Provided records Block Start

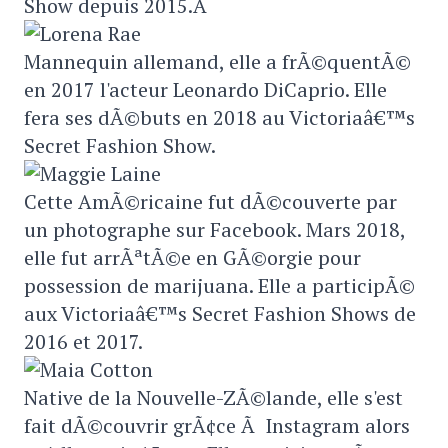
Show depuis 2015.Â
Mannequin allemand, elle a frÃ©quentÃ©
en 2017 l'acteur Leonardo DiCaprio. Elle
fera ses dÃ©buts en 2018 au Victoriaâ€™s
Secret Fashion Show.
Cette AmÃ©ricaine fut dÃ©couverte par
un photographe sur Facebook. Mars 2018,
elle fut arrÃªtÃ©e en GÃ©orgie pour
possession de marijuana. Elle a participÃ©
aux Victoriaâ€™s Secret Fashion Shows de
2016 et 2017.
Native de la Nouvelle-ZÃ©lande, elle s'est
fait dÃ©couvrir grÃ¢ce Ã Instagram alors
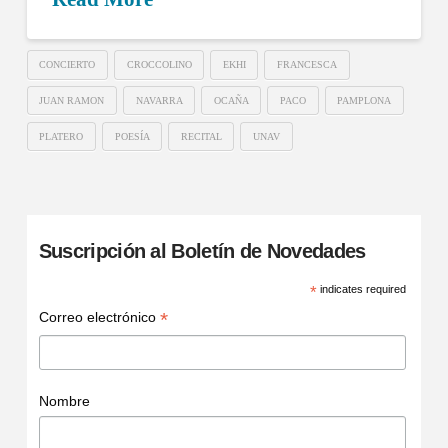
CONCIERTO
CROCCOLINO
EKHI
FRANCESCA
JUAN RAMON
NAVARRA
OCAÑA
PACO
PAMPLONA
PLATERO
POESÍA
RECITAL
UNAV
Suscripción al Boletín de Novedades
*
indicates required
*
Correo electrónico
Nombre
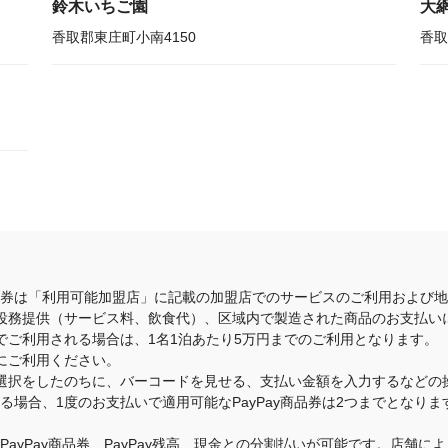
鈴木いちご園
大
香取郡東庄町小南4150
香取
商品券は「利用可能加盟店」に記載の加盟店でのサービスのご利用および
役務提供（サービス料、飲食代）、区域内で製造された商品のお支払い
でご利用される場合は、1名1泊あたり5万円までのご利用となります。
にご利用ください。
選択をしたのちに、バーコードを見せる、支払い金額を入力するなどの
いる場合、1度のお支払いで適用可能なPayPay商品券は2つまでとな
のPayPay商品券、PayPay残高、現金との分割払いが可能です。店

Provided records Block End
Provided records Block Start

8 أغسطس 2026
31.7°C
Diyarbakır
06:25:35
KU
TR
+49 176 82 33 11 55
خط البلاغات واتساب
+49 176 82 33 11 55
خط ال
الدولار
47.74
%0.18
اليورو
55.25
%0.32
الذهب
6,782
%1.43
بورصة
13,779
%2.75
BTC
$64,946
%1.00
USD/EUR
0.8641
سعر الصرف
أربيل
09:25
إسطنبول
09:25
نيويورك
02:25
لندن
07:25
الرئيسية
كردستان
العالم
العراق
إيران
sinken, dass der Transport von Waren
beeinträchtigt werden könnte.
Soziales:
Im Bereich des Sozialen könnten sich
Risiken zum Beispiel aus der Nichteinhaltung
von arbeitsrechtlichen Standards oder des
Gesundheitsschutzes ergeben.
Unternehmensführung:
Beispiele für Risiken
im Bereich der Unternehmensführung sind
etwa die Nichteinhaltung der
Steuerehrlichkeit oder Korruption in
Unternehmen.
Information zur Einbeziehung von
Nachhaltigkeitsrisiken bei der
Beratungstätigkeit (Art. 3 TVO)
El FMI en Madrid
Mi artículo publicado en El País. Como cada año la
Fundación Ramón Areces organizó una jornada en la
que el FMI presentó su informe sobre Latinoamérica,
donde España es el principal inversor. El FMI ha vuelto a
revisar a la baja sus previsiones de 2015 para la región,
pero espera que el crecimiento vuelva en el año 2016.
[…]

Provided records Block End

*Task goal*.
What do the lines above say from the one containing "商品券は「利用可能加盟店」に記載の加盟店でのサービスのご利用および" down to the one containing "のPayPay商品券、PayPay残高、現金との分割払いが可能です。店"? Return them exactly, both end lines included, and only them.

*Solution below*.
商品券は「利用可能加盟店」に記載の加盟店でのサービスのご利用および
役務提供（サービス料、飲食代）、区域内で製造された商品のお支払い
でご利用される場合は、1名1泊あたり5万円までのご利用となります。
にご利用ください。
選択をしたのちに、バーコードを見せる、支払い金額を入力するなどの
いる場合、1度のお支払いで適用可能なPayPay商品券は2つまでとな
のPayPay商品券、PayPay残高、現金との分割払いが可能です。店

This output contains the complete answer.